There are a few other problems with your code:
  • In your curve-fitting application, you want to minimise the sum-of-squared differences between your function and your P data. The fminsearch function minimises the function you give it. Your function has to calculate the sum-of-squared differences.
  • You need to vectorise your code in this instance. Note that I replaced ‘*’ with ‘.*’ and ‘/’ with ‘./’. This does element-by-element operations, which is what you actually want to do here. Otherwise MATLAB interprets this as matrix division and throws an error. Exponentiation ( ‘^’ ) also requires this ( ‘.^’ ).

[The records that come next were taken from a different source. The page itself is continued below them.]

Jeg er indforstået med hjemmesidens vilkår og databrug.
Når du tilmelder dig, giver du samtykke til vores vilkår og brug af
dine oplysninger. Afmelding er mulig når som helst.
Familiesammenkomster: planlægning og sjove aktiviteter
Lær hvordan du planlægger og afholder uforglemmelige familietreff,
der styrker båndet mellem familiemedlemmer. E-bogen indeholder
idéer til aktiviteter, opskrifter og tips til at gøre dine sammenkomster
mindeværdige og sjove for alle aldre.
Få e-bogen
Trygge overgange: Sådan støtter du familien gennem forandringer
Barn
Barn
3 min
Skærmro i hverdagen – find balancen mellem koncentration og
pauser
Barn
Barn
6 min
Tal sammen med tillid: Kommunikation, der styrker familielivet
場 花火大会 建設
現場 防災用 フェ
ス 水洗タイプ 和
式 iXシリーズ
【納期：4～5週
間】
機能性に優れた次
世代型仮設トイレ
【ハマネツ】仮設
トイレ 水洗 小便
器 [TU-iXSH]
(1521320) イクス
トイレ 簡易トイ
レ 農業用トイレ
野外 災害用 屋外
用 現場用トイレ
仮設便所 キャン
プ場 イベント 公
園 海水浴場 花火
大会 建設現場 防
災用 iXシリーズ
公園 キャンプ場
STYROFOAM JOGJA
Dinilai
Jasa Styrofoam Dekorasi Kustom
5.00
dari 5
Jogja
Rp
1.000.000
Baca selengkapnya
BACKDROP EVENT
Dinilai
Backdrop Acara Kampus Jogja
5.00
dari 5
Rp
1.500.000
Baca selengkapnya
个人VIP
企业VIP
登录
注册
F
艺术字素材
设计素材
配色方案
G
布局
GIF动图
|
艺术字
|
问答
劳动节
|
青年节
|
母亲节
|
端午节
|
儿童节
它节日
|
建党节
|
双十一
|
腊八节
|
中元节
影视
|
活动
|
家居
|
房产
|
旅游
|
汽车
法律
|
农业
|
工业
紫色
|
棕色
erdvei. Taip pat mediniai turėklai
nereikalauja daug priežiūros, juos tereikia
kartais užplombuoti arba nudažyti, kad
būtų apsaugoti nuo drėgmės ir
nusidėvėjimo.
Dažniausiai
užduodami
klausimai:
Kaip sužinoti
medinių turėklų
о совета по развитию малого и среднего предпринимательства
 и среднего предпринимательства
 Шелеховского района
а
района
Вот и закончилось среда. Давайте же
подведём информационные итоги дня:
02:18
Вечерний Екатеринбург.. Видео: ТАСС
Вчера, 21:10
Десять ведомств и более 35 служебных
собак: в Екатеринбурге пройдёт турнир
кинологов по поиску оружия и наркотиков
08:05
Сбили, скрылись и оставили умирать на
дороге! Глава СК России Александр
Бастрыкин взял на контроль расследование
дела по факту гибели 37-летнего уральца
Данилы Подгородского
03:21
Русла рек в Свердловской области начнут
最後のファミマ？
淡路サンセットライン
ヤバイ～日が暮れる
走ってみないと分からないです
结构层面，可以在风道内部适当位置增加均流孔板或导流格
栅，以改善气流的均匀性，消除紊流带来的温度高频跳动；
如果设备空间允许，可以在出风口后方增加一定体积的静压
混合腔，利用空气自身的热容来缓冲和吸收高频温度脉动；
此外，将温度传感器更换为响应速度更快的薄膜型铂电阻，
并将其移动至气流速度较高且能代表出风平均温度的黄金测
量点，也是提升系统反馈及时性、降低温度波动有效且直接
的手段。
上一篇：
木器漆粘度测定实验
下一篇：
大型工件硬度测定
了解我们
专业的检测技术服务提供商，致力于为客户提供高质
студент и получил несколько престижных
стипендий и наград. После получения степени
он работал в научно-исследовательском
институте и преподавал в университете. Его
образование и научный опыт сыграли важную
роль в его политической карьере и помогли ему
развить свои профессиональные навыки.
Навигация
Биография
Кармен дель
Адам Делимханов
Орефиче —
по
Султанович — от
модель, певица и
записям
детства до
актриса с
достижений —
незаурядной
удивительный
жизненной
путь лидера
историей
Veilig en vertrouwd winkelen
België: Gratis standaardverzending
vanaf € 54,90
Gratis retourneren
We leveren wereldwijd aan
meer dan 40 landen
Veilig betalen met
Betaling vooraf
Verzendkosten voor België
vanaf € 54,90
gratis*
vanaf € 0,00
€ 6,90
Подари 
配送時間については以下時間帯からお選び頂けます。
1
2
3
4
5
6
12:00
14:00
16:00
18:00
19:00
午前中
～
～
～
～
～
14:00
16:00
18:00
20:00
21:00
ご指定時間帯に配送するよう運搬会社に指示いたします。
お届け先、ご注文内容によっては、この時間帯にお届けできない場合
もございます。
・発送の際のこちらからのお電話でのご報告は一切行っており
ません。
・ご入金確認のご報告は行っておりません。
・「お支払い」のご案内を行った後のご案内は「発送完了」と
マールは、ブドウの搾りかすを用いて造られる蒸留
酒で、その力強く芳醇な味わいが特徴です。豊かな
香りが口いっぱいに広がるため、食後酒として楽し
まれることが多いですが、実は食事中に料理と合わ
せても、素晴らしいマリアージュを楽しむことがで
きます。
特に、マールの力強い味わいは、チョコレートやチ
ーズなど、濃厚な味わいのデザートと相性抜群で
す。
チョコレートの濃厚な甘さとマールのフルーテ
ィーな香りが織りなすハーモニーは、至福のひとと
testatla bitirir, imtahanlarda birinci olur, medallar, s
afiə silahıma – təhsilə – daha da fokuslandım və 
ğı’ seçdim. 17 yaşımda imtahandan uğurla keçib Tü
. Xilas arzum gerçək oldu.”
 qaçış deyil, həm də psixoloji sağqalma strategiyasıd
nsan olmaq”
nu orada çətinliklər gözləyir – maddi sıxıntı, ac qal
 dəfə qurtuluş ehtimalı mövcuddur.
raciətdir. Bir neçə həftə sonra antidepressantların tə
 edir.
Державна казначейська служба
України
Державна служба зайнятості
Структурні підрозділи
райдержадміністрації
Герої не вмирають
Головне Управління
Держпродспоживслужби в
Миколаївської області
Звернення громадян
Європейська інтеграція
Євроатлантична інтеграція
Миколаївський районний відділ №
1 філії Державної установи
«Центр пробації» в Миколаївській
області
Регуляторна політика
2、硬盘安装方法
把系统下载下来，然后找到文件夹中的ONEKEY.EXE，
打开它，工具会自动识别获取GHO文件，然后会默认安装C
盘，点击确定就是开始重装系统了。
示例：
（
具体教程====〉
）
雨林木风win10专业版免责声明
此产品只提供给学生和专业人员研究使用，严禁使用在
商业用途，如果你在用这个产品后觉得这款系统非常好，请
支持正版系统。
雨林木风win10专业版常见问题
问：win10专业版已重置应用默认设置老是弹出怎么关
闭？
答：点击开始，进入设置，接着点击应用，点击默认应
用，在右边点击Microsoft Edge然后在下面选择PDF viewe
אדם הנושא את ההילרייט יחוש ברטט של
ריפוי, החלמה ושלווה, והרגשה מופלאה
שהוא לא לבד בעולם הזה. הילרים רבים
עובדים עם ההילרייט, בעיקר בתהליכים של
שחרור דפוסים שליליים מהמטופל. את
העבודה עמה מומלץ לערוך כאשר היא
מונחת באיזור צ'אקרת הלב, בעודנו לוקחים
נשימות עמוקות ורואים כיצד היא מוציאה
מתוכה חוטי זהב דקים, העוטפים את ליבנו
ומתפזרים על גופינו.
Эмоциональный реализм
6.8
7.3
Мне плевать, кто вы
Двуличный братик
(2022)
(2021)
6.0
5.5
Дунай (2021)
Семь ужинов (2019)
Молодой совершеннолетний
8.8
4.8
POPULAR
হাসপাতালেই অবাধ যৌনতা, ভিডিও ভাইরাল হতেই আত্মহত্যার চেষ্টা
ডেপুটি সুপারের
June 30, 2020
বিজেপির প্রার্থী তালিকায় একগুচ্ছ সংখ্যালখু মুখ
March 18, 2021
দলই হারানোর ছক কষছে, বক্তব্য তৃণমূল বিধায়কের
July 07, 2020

This version works, and provides an acceptably good fit:
% Non-Linear Regression
% clear, clc, close all;
I = [50 80 130 200 250 350 450 550 700];
P = [99 177 202 248 229 219 173 142 72];
% func = @(x) P - x(1).*(I./x(2)).*exp((-I./x(2))+1);
func2 = @(x) sum((P - x(1).*(I./x(2)).*exp((-I./x(2))+1)).^2);
[x,fval] = fminsearch(func2,[100,100])
Ivct = linspace(min(I),max(I));
fitfcn = @(x,I) x(1).*(I./x(2)).*exp((-I./x(2))+1);
figure(1)
plot(Ivct, fitfcn(x,Ivct), '-r')
hold on
plot(I, P, '.b')
hold off
grid
  2 Comments
Jeffrey Denomme
Jeffrey Denomme on 1 Mar 2014
So you took the sum of the squares as the function passed to fminsearch to evaluate? Then used the evaluated range of I to plot the function?
Star Strider
Star Strider on 1 Mar 2014
Edited: Star Strider on 1 Mar 2014
Yes. There are other cost functions you can use, but sum-of-squares is probably the easiest and most widely used. My func2 calculates the sum-of-squares difference between your function and your P variable. Then fminsearch minimises it.
I then used linspace to generate a vector of 100 I values to approximate the fitted function more smoothly. (My fitfcn simply makes the code for the plot a bit easier to write.)